[Opening INPUT DATA section]

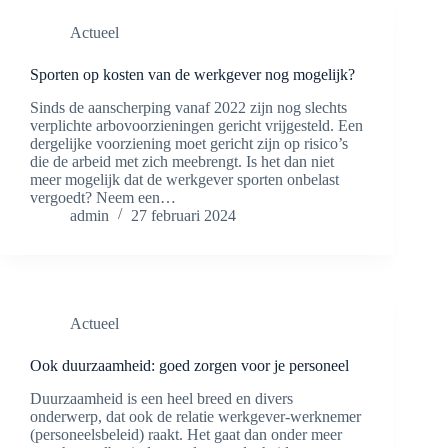
Actueel
Sporten op kosten van de werkgever nog mogelijk?
Sinds de aanscherping vanaf 2022 zijn nog slechts
verplichte arbovoorzieningen gericht vrijgesteld. Een
dergelijke voorziening moet gericht zijn op risico’s
die de arbeid met zich meebrengt. Is het dan niet
meer mogelijk dat de werkgever sporten onbelast
vergoedt? Neem een…
admin
27 februari 2024
Actueel
Ook duurzaamheid: goed zorgen voor je personeel
Duurzaamheid is een heel breed en divers
onderwerp, dat ook de relatie werkgever-werknemer
(personeelsbeleid) raakt. Het gaat dan onder meer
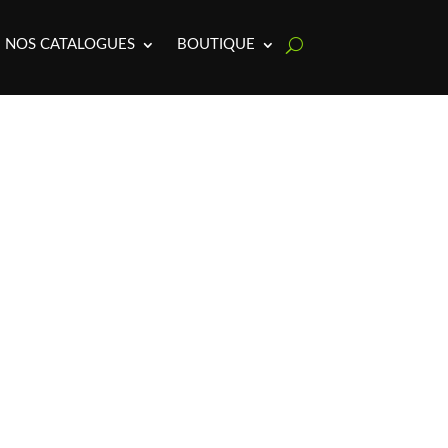
NOS CATALOGUES
BOUTIQUE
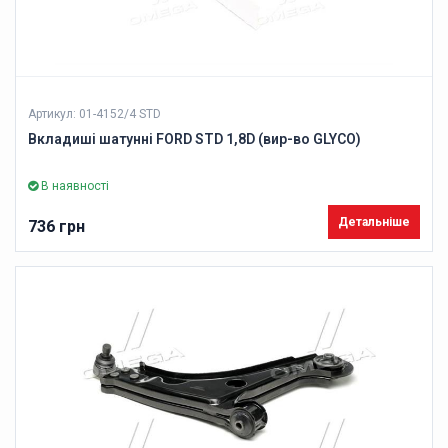
Артикул: 01-4152/4 STD
Вкладиші шатунні FORD STD 1,8D (вир-во GLYCO)
В наявності
Детальніше
736 грн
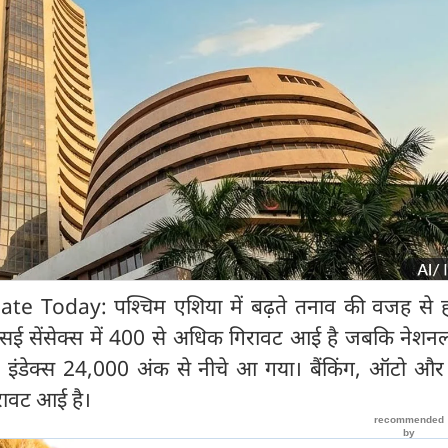
 Today: पश्चिम एशिया में बढ़ते तनाव की वजह से हफ
एसई सेंसेक्स में 400 से अधिक गिरावट आई है जबकि नेशनल
0 इंडेक्स 24,000 अंक से नीचे आ गया। बैंकिंग, ऑटो औ
गिरावट आई है।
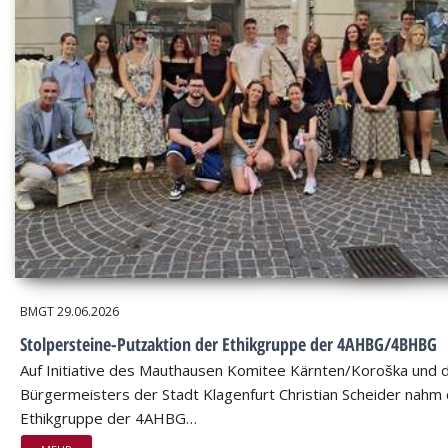
BMGT
29.06.2026
Stolpersteine-Putzaktion der Ethikgruppe der 4AHBG/4BHBG
Auf Initiative des Mauthausen Komitee Kärnten/Koroška und 
Bürgermeisters der Stadt Klagenfurt Christian Scheider nahm 
Ethikgruppe der 4AHBG…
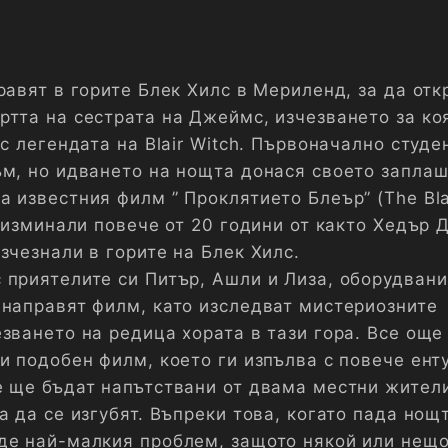
равят в горите Блек Хилс в Мериленд, за да отк
ртта на сестрата на Джеймс, изчезването за ко
 с легендата на Blair Witch. Първоначално студе
ъм, но идването на нощта донася своето запла
 известния филм ” Проклятието Блеър” (The Bla
а изминали повече от 20 години от както Хедър 
зчезнали в горите на Блек Хилс.
 приятелите си Питър, Ашли и Лиза, оборудвани
 направят филм, като изследват мистериозните
зването на редица хората в тази гора. Все още
и подобен филм, което ги изпълва с повече ент
е ще бъдат напътствани от двама местни жители
а да се изгубят. Въпреки това, когато пада нощ
де най-малкия проблем, защото някой или нещо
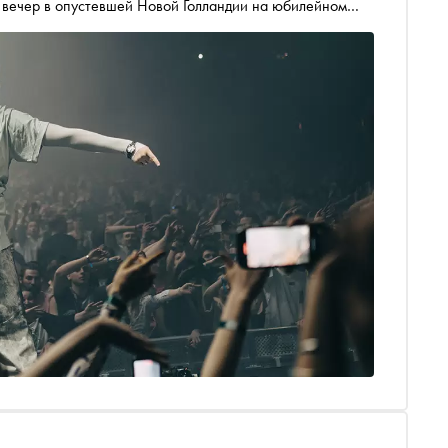
ти вечер в опустевшей Новой Голландии на юбилейном
я и куда сходить на ближайшей неделе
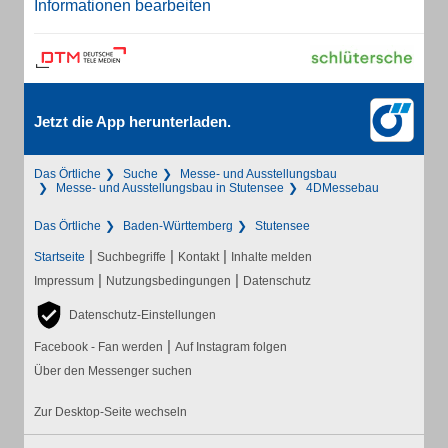
Informationen bearbeiten
Jetzt die App herunterladen.
Das Örtliche
Suche
Messe- und Ausstellungsbau
Messe- und Ausstellungsbau in Stutensee
4DMessebau
Das Örtliche
Baden-Württemberg
Stutensee
|
|
|
Startseite
Suchbegriffe
Kontakt
Inhalte melden
|
|
Impressum
Nutzungsbedingungen
Datenschutz
Datenschutz-Einstellungen
|
Facebook - Fan werden
Auf Instagram folgen
Über den Messenger suchen
Zur Desktop-Seite wechseln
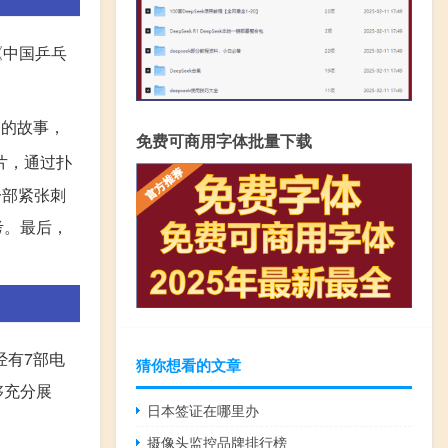
《中国乒乓
部的故事，
免费可商用字体批量下载
片，通过扑
一部紧张刺
考。最后，
经有7部电
猜你想看的文章
够充分展
日本签证在哪里办
摄像头监控品牌排行榜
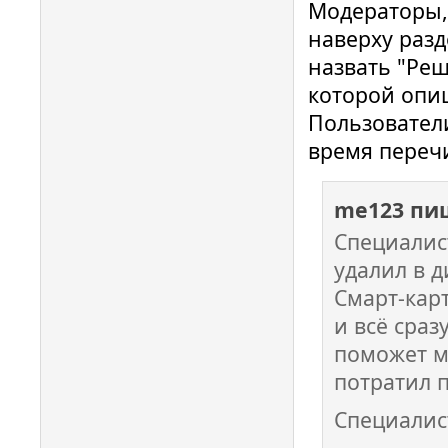
Модераторы,
наверху разд
назвать "Реш
которой опи
Пользователи
время переч
me123 пи
Специалис
удалил в д
Смарт-карт
и всё сраз
поможет м
потратил п
Специалис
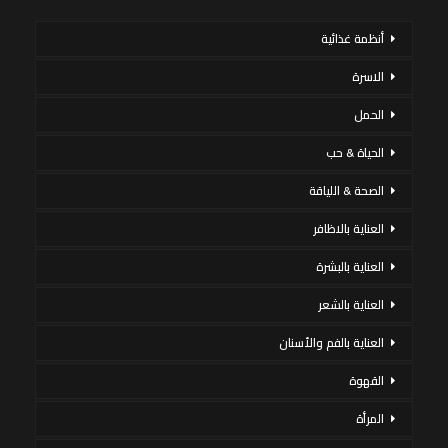
أنظمة غذائية
الاسرة
الحمل
الحياة & حب
الصحة & اللياقة
العناية بالاظافر
العناية بالبشرة
العناية بالشعر
العناية بالفم والأسنان
القهوة
المرأة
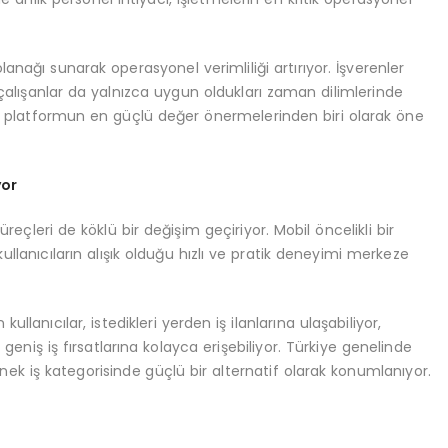
anağı sunarak operasyonel verimliliği artırıyor. İşverenler
 çalışanlar da yalnızca uygun oldukları zaman dilimlerinde
yda, platformun en güçlü değer önermelerinden biri olarak öne
yor
reçleri de köklü bir değişim geçiriyor. Mobil öncelikli bir
kullanıcıların alışık olduğu hızlı ve pratik deneyimi merkeze
lanıcılar, istedikleri yerden iş ilanlarına ulaşabiliyor,
eniş iş fırsatlarına kolayca erişebiliyor. Türkiye genelinde
k iş kategorisinde güçlü bir alternatif olarak konumlanıyor.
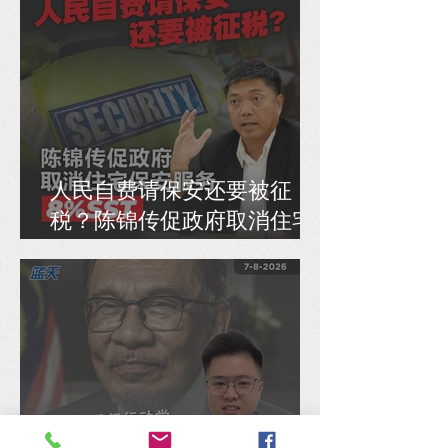
人民自费请保安还要被征
税？陈锦传促政府取消住宅
保安服务8% SST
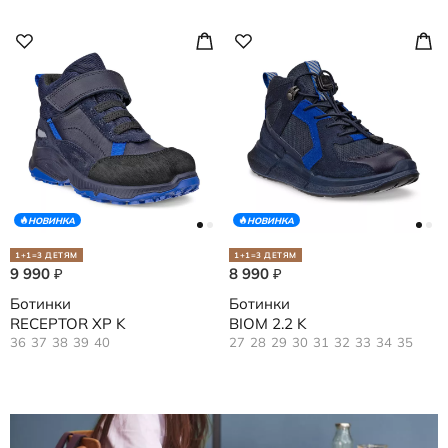
НОВИНКА
НОВИНКА
1+1=3 ДЕТЯМ
1+1=3 ДЕТЯМ
9 990
8 990
₽
₽
Ботинки
Ботинки
RECEPTOR XP K
BIOM 2.2 K
36
37
38
39
40
27
28
29
30
31
32
33
34
35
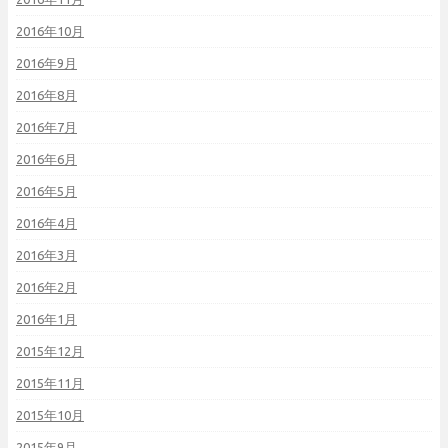
2016年10月
2016年9月
2016年8月
2016年7月
2016年6月
2016年5月
2016年4月
2016年3月
2016年2月
2016年1月
2015年12月
2015年11月
2015年10月
2015年9月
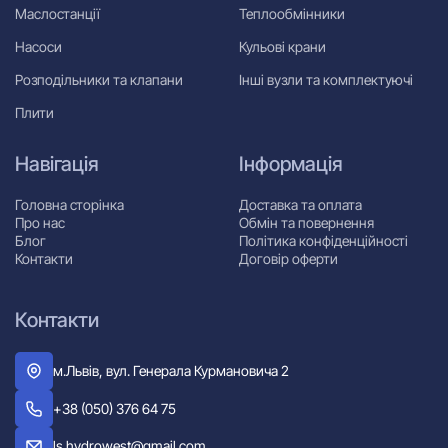
Маслостанції
Теплообмінники
Насоси
Кульові крани
Розподільники та клапани
Інші вузли та комплектуючі
Плити
Навігація
Інформація
Головна сторінка
Доставка та оплата
Про нас
Обмін та повернення
Блог
Політика конфіденційності
Контакти
Договір оферти
Контакти
м.Львів, вул. Генерала Курмановича 2
+38 (050) 376 64 75
ls.hydrowest@gmail.com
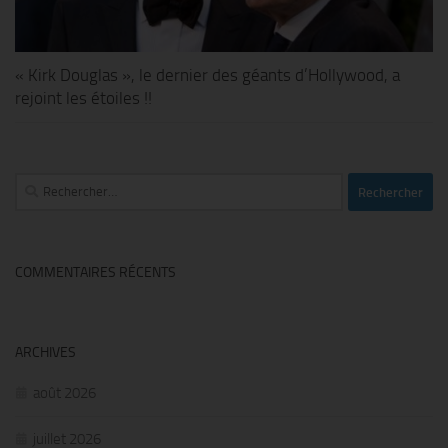
« Kirk Douglas », le dernier des géants d’Hollywood, a
rejoint les étoiles !!
Rechercher :
COMMENTAIRES RÉCENTS
ARCHIVES
août 2026
juillet 2026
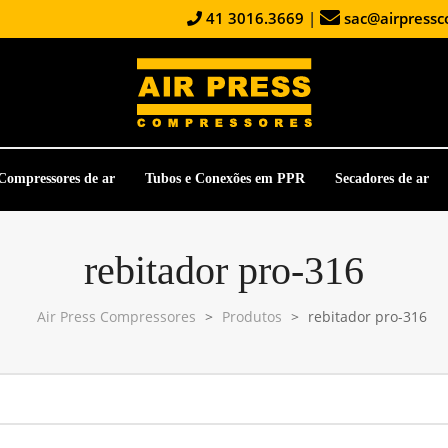
41 3016.3669
|
sac@airpressc
Compressores de ar
Tubos e Conexões em PPR
Secadores de ar
rebitador pro-316
Air Press Compressores
>
Produtos
>
rebitador pro-316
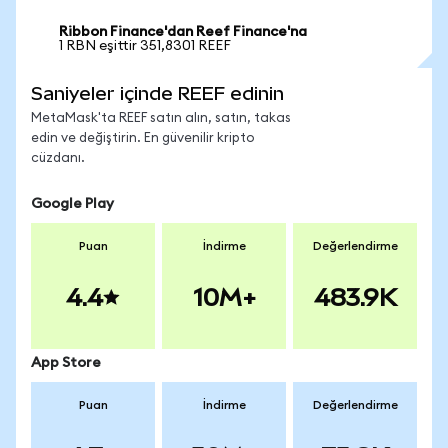
Ribbon Finance'dan Reef Finance'na
1 RBN eşittir 351,8301 REEF
Saniyeler içinde REEF edinin
MetaMask'ta REEF satın alın, satın, takas
edin ve değiştirin. En güvenilir kripto
cüzdanı.
Google Play
Puan
İndirme
Değerlendirme
4.4
10M+
483.9K
App Store
Puan
İndirme
Değerlendirme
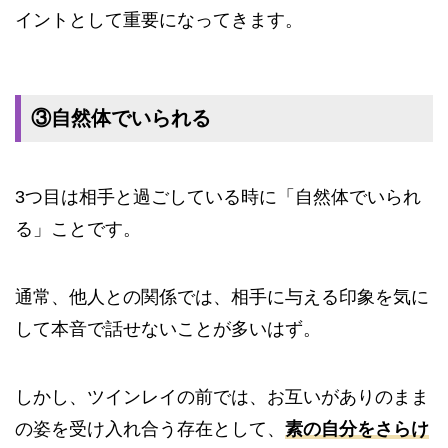
イントとして重要になってきます。
③自然体でいられる
3つ目は相手と過ごしている時に「自然体でいられ
る」ことです。
通常、他人との関係では、相手に与える印象を気に
して本音で話せないことが多いはず。
しかし、ツインレイの前では、お互いがありのまま
の姿を受け入れ合う存在として、
素の自分をさらけ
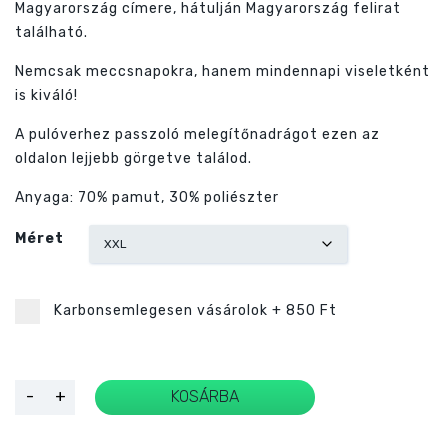
Magyarország címere, hátulján Magyarország felirat
található.
Nemcsak meccsnapokra, hanem mindennapi viseletként
is kiváló!
A pulóverhez passzoló melegítőnadrágot ezen az
oldalon lejjebb görgetve találod.
Anyaga: 70% pamut, 30% poliészter
Méret
Karbonsemlegesen vásárolok
+
850 Ft
Adidas
-
+
KOSÁRBA
magyar
válogatott
fehér
kapucnis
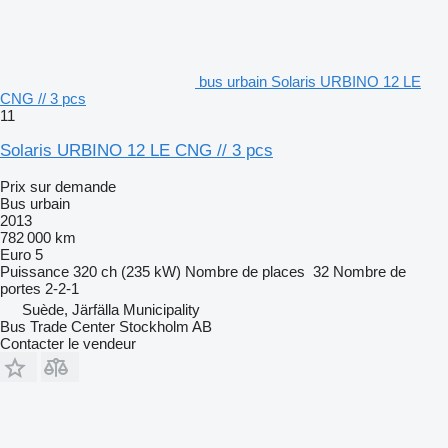
bus urbain Solaris URBINO 12 LE
CNG // 3 pcs
11
Solaris URBINO 12 LE CNG // 3 pcs
Prix sur demande
Bus urbain
2013
782 000 km
Euro 5
Puissance
320 ch (235 kW)
Nombre de places
32
Nombre de
portes
2-2-1
Suède, Järfälla Municipality
Bus Trade Center Stockholm AB
Contacter le vendeur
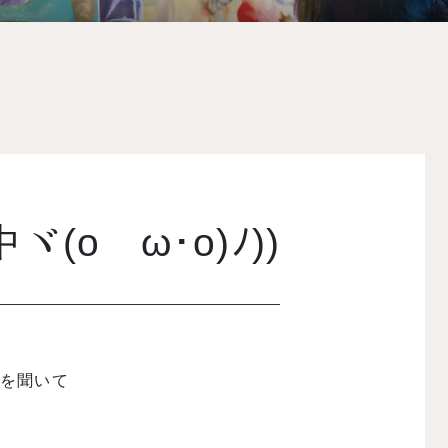
ヾ(oゝω･o)ﾉ))
報を聞いて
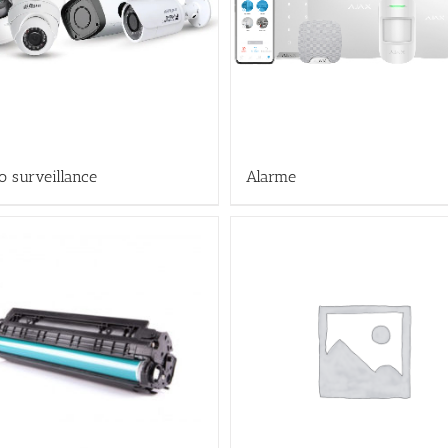
o surveillance
Alarme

[Closing INPUT DATA section]

Reproduce, exactly and only, the lines of the records above starting at the line with "е ще бъдат напътствани от двама местни жители" and ending at the line with "Informationen bearbeiten", both included. Leave every picture out.

е ще бъдат напътствани от двама местни жители
а да се изгубят. Въпреки това, когато пада нощ
де най-малкия проблем, защото някой или нещо
ти вечер в опустевшей Новой Голландии на юбилейном
я и куда сходить на ближайшей неделе
Informationen bearbeiten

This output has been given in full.